UNESCO becomes a Launchpad for sustainable information keeping
The term “big data”, encompasses data that cannot be collected, stored, or processed using conventional tools because of its size and complexity.
It has been estimated that Internet users generate about 2.5 quintillion bytes of data each day and that it would take a person approximately 181 million years to download all the data from the internet, taking into consideration that almost 90% of today’s data was generated in the past two years.
This large influx of data presents a challenge in ensuring that the right information is preserved in a sustainable way. The priority of industries worldwide has become to keep abreast with changes presented by the 4th industrial revolution which is characterized by automation and the interconnectedness between the physical, digital and biological spheres is occurring at a fast rate.. In doing so they have not considered sustainable preservation practices needed to ensure that important information that maintains legacies and inheritances for aspects such as our identity as Africans, is not lost.
With the above being considered, UNESCO hosted the preliminary work on the development of a framework of indicators to guide national policies or strategies for long-term information preservation. This took place in Dakar, Senegal, which gathered 40 experts from 13 African countries, at the invitation of UNESCO's Multisectoral Regional Bureau for West Africa-Sahel. As part of these 40 experts, my role was to propose indicators that would serve as information preservation framework guidelines for institutions such as libraries, universities, and institutions responsible for providing data and information. This will ensure that information of high importance, especially in our African continent is preserved for generations to come.
This framework may not be prescriptive in nature, but serves as a guideline for institutions to adopt to ensure that information is preserved in a sustainable way. The Deputy Secretary-General of the Government, Mr Alyoune Badara Diop started the event of with emphasizing that "that there is an urgent need for sustained action to preserve the documentary and digital heritage of African countries, while guaranteeing access to information in order to promote sustainable development".
The 40 experts looked at the relevance of each indicator, drawing from their experiences as librarians, archivists, and data collection experts. Considering that 13 countries were represented, this was sufficient to bring different perspectives and experiences to the idea of finding sustainable ways to conserve important information. It also brought in the question of a rather neglected yet pivotal arm of information preservation, which is having actual physical books that are accessible to the public.
Considering the nature of online data, hacking, power failures, and the general issue of infrastructure in most African countries, our written work is important. In certain communities, it is not easy to access the internet as many people believe. Therefore, indicators to build a framework for sustainable information preservation include ensuring that states continue to fund local libraries, and have a sustainable means of ensuring that books are protected from fire hazards as well as wear and tear.

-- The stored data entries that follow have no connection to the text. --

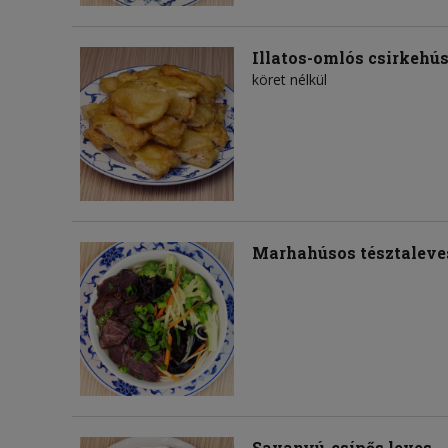
Illatos-omlós csirkehú
köret nélkül
Marhahúsos tésztaleve
Savanyú-csípős leves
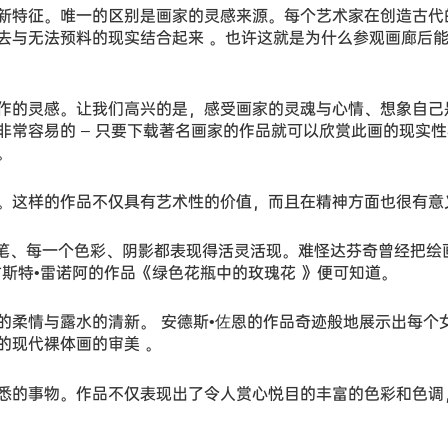
新特征。唯一的区别是画家的灵感来源。每个艺术家在创造古代
去与无法预料的现实结合起来 。也许这就是为什么参观画廊后
作的灵感。让我们高兴的是，感受画家的灵魂与心情、想象自己
常容易的 – 只要下载著名画家的作品就可以欣赏此画的现实
。
。这样的作品不仅具有艺术性的价值，而且在精神方面也很有意
一笔、每一个色彩、阴影都表现得活灵活现。难怪达芬奇曾经把绘
斯特•雷诺阿的作品《绿色花瓶中的玫瑰花 》便可知道。
的柔情与露水的清新。 安德斯•佐恩的作品奇迹般地展示出每个
的现代裸体画的审美 。
悉的事物。作品不仅表现出了令人赏心悦目的丰富的色彩和色调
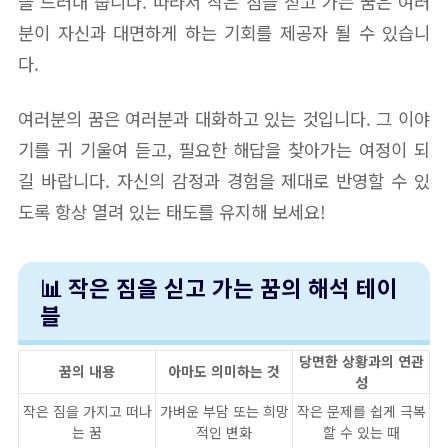
을 드러내 줍니다. 따라서 작은 짐을 싣고 가는 꿈은 여러
분이 자신과 대면하게 하는 기회를 제공자 될 수 있습니
다.
여러분의 꿈은 여러분과 대화하고 있는 것입니다. 그 이야
기를 귀 기울여 듣고, 필요한 해답을 찾아가는 여정이 되
길 바랍니다. 자신의 감정과 경험을 제대로 반영할 수 있
도록 항상 열려 있는 태도를 유지해 보세요!
📊 작은 짐을 싣고 가는 꿈의 해석 테이
블
당면한 상황과의 연관
꿈의 내용
아마도 의미하는 것
성
작은 짐을 가지고 떠나
가벼운 부담 또는 희망
작은 문제를 쉽게 극복
는 꿈
적인 변화
할 수 있는 때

There are concerns with the nature of online data, as well as software used to access it. Considering the informal nature of “big data”. It is a constant concern for scholars in terms of how this can be incorporated in formal environments. The rapid change brought by the 4th industrial revolution poses a challenge for information institutions especially in the public sector. The changes require financial means as well as adaptability of software to access new information and the right tools to access and store information. In Africa challenges of financing and being able to tap into the 4th industrial revolution, pose a major challenge and threat to information preservation.
Data comes in various forms, and is also pivotal in that once it is analysed, it can be used as a term of reference for various industries and practices. Therefore, it is important to preserve data in a sustainable way, so that it can serve us.
The views and opinions expressed in this piece are those of the author and do not necessarily reflect the views of The Best of Africa.